Professor David Perkins chats to year-five student Sarah about what she is learning at school. 117591

WHAT is really worth learning? This is the question two Harvard university professors asked Beaconhills students recently.
The professors visited as part of a four-year project between Independent School’s Victoria and Harvard’s educational research group, Ground Zero.
Professor David Perkins from the Harvard Graduate School of Education and Dr Daniel Wilson, current director of Project Zero, will visit 12 Victorian schools to examine the question, ‘what is really worth learning?’
Beaconhills is one school which took part in the leading Learning That Matters project which will look at today’s teaching and learning practices which are relevant to current and future students.
Professor Perkins said he hoped the project would inspire schools to think about the question at hand, ‘what is really worth learning?’
“It’s a fundamental question in education,” the professor said.
“What is really worth learning – what fits in and empowers students’ lives that they are likely to live.”
Professor Perkins used an example about teaching children the skills to play sport, and said they have to play the whole game to understand why they are learning those specific skills.
Professor Perkins is the author of the book Making Learning Whole, which described how teaching any subject at school can be made more effective if students are introduced to the whole game, rather than isolated pieces.
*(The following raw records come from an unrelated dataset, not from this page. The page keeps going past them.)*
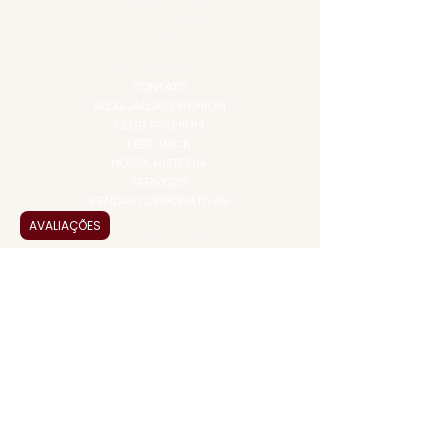
PROMOÇÕES
TEMPEROS
TOP 10!
INSTITUCIONAL
CONTATO
BLOG JALLAS PREMIUM
CLUB PREMIUM
FEED BACK
NOSSA HISTÓRIA
SERVIÇOS
VENDAS CORPORATIVAS
AVALIAÇÕES
INFORMAÇÕES
FAQ
TERMOS DE USO
PRAZOS DE ENTREGA
POLÍTICA DE PRIVACIDADE
POLÍTICA DE TROCAS E
DEVOLUÇÕES
ATENDIMENTO VIRTUAL
ADMINISTRAÇÃO
CONTATO@JALLASPREMIUM.COM.BR
+55 (11) 99916-8233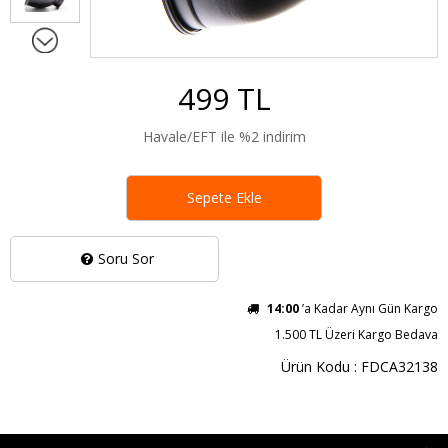
499 TL
Havale/EFT ile %2 indirim
Sepete Ekle
Soru Sor
14:00
’a Kadar Aynı Gün Kargo
1.500 TL Üzeri Kargo Bedava
Ürün Kodu : FDCA32138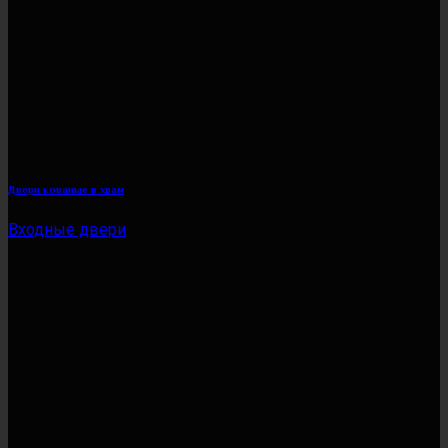
Двери кованые в храм
Входные двери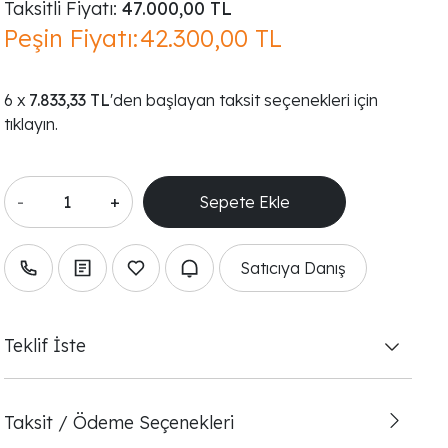
Taksitli Fiyatı:
47.000,00 TL
Peşin Fiyatı:
42.300,00 TL
7.833,33 TL
'den başlayan taksit seçenekleri için
tıklayın.
-
+
Satıcıya Danış
Teklif İste
Taksit / Ödeme Seçenekleri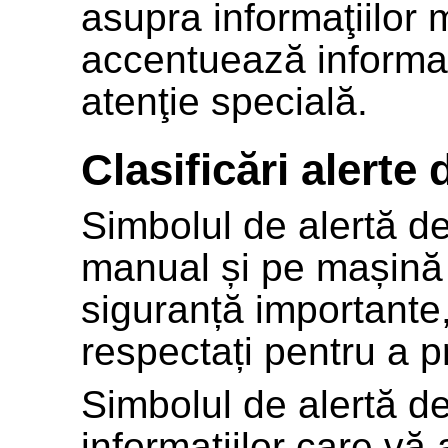
asupra informaţiilor
accentuează informaţ
atenţie specială.
Clasificări alerte
Simbolul de alertă de
manual și pe mașină 
siguranță importante,
respectați pentru a p
Simbolul de alertă d
informațiilor care vă 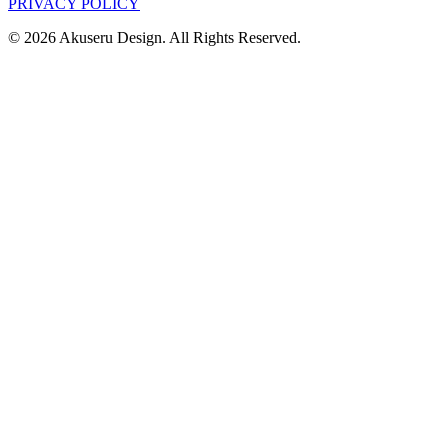
PRIVACY POLICY
© 2026 Akuseru Design. All Rights Reserved.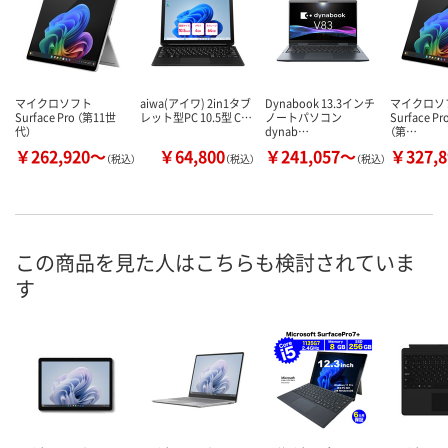
マイクロソフト
aiwa(アイワ) 2in1タブ
Dynabook 13.3インチ
マイクロソ
Surface Pro （第11世
レット型PC 10.5型 C…
ノートパソコン
Surface Pr
代）
dynab…
（第…
￥262,920～
￥64,800
￥241,057～
￥327,
（税込）
（税込）
（税込）
この商品を見た人はこちらも検討されていま
す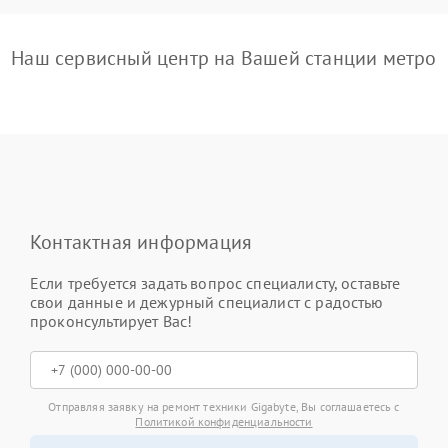
Наш сервисный центр на Вашей станции метро
Контактная информация
Если требуется задать вопрос специалисту, оставьте
свои данные и дежурный специалист с радостью
проконсультирует Вас!
Отправляя заявку на ремонт техники Gigabyte, Вы соглашаетесь с
Политикой конфиденциальности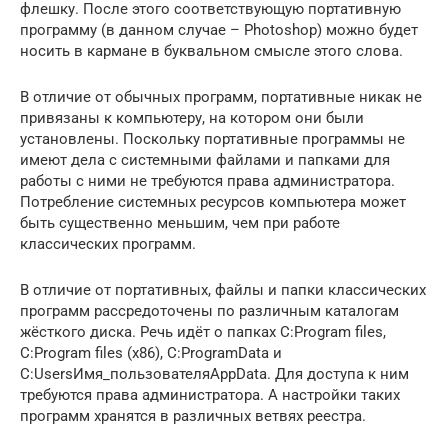
флешку. После этого соответствующую портативную
программу (в данном случае – Photoshop) можно будет
носить в кармане в буквальном смысле этого слова.
В отличие от обычных программ, портативные никак не
привязаны к компьютеру, на котором они были
установлены. Поскольку портативные программы не
имеют дела с системными файлами и папками для
работы с ними не требуются права администратора.
Потребление системных ресурсов компьютера может
быть существенно меньшим, чем при работе
классических программ.
В отличие от портативных, файлы и папки классических
программ рассредоточены по различным каталогам
жёсткого диска. Речь идёт о папках C:Program files,
C:Program files (x86), C:ProgramData и
C:UsersИмя_пользователяAppData. Для доступа к ним
требуются права администратора. А настройки таких
программ хранятся в различных ветвях реестра.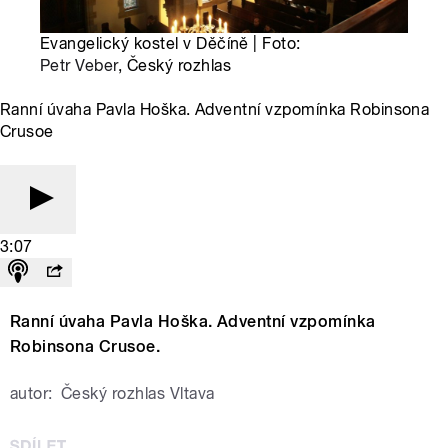
Evangelický kostel v Děčíně | Foto:
Petr Veber
, Český rozhlas
Ranní úvaha Pavla Hoška. Adventní vzpomínka Robinsona
Crusoe
3:07
Ranní úvaha Pavla Hoška. Adventní vzpomínka
Robinsona Crusoe.
autor:
Český rozhlas Vltava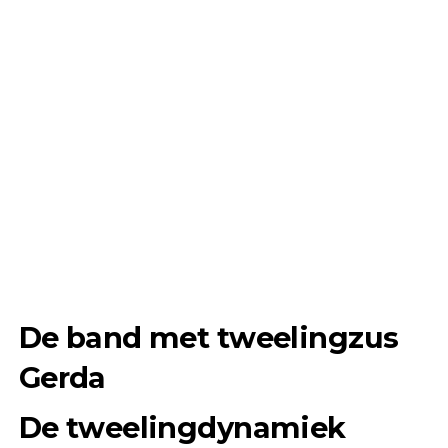
De band met tweelingzus
Gerda
De tweelingdynamiek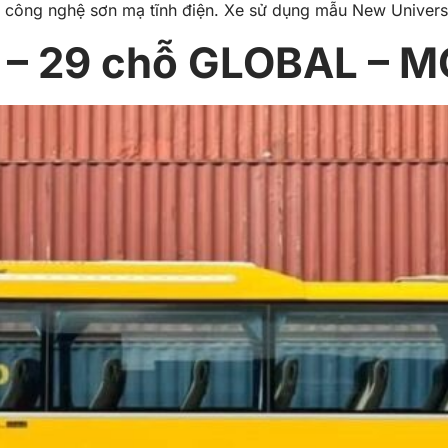
ông nghệ sơn mạ tĩnh điện. Xe sử dụng mẫu New Universe 
– 29 chỗ GLOBAL – M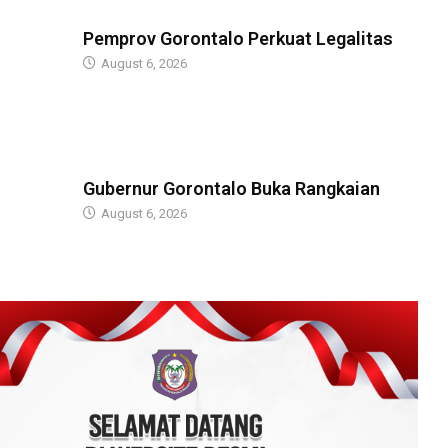
BERITA
Pemprov Gorontalo Perkuat Legalitas
August 6, 2026
BERITA
Gubernur Gorontalo Buka Rangkaian
August 6, 2026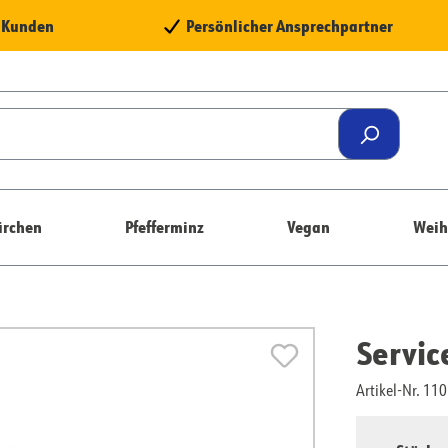
e Kunden
Persönlicher Ansprechpartner
rchen
Pfefferminz
Vegan
Weih
Servic
Artikel-Nr. 1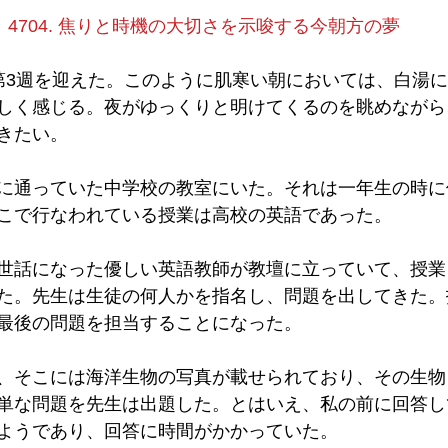
4704. 焦りと時機の大切さを示唆する今朝方の夢
第3週を迎えた。このように肌寒い朝においては、白湯
しく感じる。夜がゆっくりと明けてくるのを眺めながら
きたい。
に通っていた中学校の教室にいた。それは一年生の時に
こで行なわれている授業は高校の英語であった。
世話になった優しい英語教師が教壇に立っていて、授業
た。先生は生徒の何人かを指名し、問題を出してきた。
最後の問題を担当することになった。
、そこには海洋生物の写真が載せられており、その生物
単な問題を先生は出題した。とはいえ、私の前に回答し
ようであり、回答に時間がかかっていた。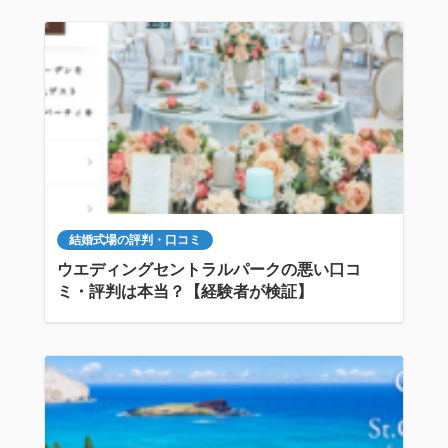
結婚式場の評判・口コミ
ウエディングセントラルパークの悪い口コ
ミ・評判は本当？【経験者が検証】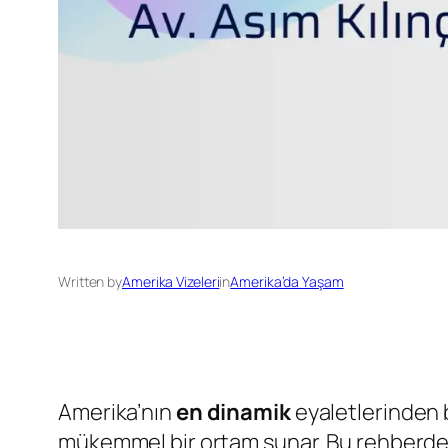
Written by
Amerika Vizeleri
in
Amerika’da Yaşam
Amerika’nın
en dinamik
eyaletlerinden b
mükemmel bir ortam sunar. Bu rehberd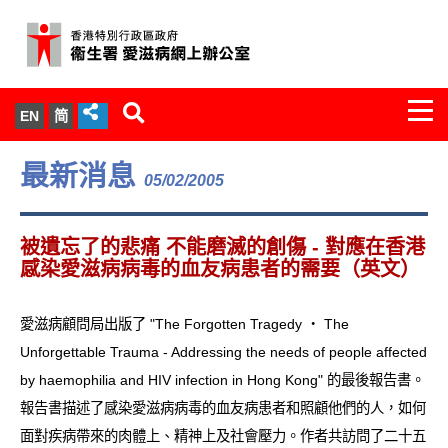
Togg
EN
简
navi
關於我們
最新消息
05/02/2005
服務範圍
被遺忘了的悲痛 不能磨滅的創傷 - 對應在香港
文件櫃
感染愛滋病病毒的血友病患者的需要（英文）
統計數字
愛滋病顧問局出版了 "The Forgotten Tragedy ‧ The
Unforgettable Trauma - Addressing the needs of people affected
新聞發佈
by haemophilia and HIV infection in Hong Kong" 的最後報告書。
報告書描述了感染愛滋病病毒的血友病患者和照顧他們的人，如何
愛滋病病毒感染與醫護人員專家組
面對疾病帶來的肉體上、精神上及社會壓力。作者共訪問了二十五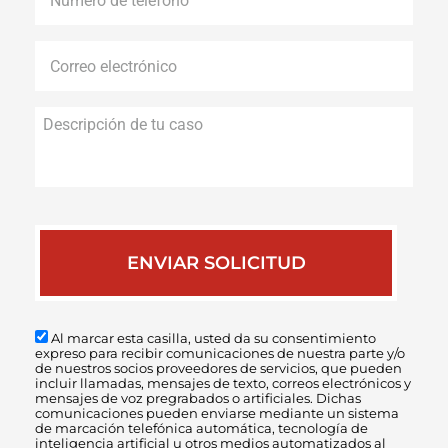
de
teléfono
*
Correo
electrónico
*
Descripción
de
tu
caso
Al marcar esta casilla, usted da su consentimiento
expreso para recibir comunicaciones de nuestra parte y/o
de nuestros socios proveedores de servicios, que pueden
incluir llamadas, mensajes de texto, correos electrónicos y
mensajes de voz pregrabados o artificiales. Dichas
comunicaciones pueden enviarse mediante un sistema
de marcación telefónica automática, tecnología de
inteligencia artificial u otros medios automatizados al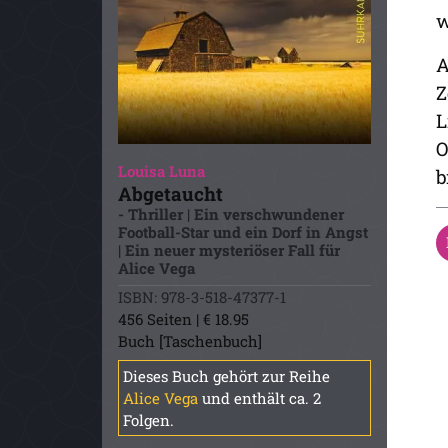
w
A
Z
L
O
Louisa Luna
b
Abgetaucht
- Thriller | Ein verschwundener
Football-Star und ein Dorf in Angst
| Ein neuer mysteriöser Fall für
Alice Vega
ISBN: 978-3-518-47377-1
456 Seiten | € 18.95
Buch [Taschenbuch]
Dieses Buch gehört zur Reihe
Alice Vega
und enthält ca. 2
Folgen.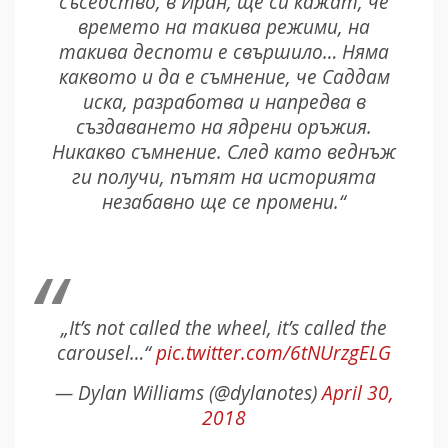
съседство, в Иран, ще си кажат, че
времето на такива режими, на
такива деспоти е свършило… Няма
каквото и да е съмнение, че Саддам
иска, разработва и напредва в
създаването на ядрени оръжия.
Никакво съмнение. След като веднъж
ги получи, пътят на историята
незабавно ще се промени.“
„It’s not called the wheel, it’s called the
carousel…“
pic.twitter.com/6tNUrzgELG
— Dylan Williams (@dylanotes)
April 30,
2018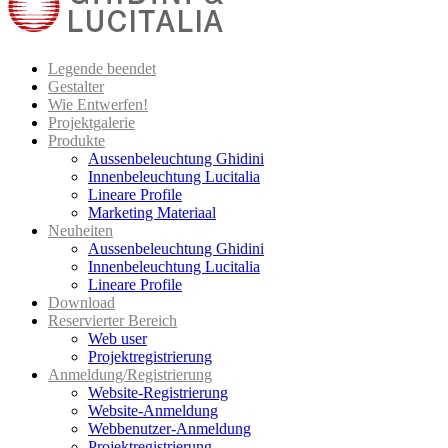
Legende beendet
Gestalter
Wie Entwerfen!
Projektgalerie
Produkte
Aussenbeleuchtung Ghidini
Innenbeleuchtung Lucitalia
Lineare Profile
Marketing Materiaal
Neuheiten
Aussenbeleuchtung Ghidini
Innenbeleuchtung Lucitalia
Lineare Profile
Download
Reservierter Bereich
Web user
Projektregistrierung
Anmeldung/Registrierung
Website-Registrierung
Website-Anmeldung
Webbenutzer-Anmeldung
Projektregistrierung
Professor Perkins said he was impressed with Beaconhills’s inclusiveness of parents and students, as well as teachers, in the conversation about Learning That Matters.
Beaconhills College headmaster Tony Sheumack said the college had an online survey running which invites the college community to put forward ideas about Learning That Matters, with the aim of shaping the future of education at the college.
“Across the globe, schools are trying to shift the quality of learning and school leadership to better address changing workforce and community needs in the 21st century,” Mr Sheumack said.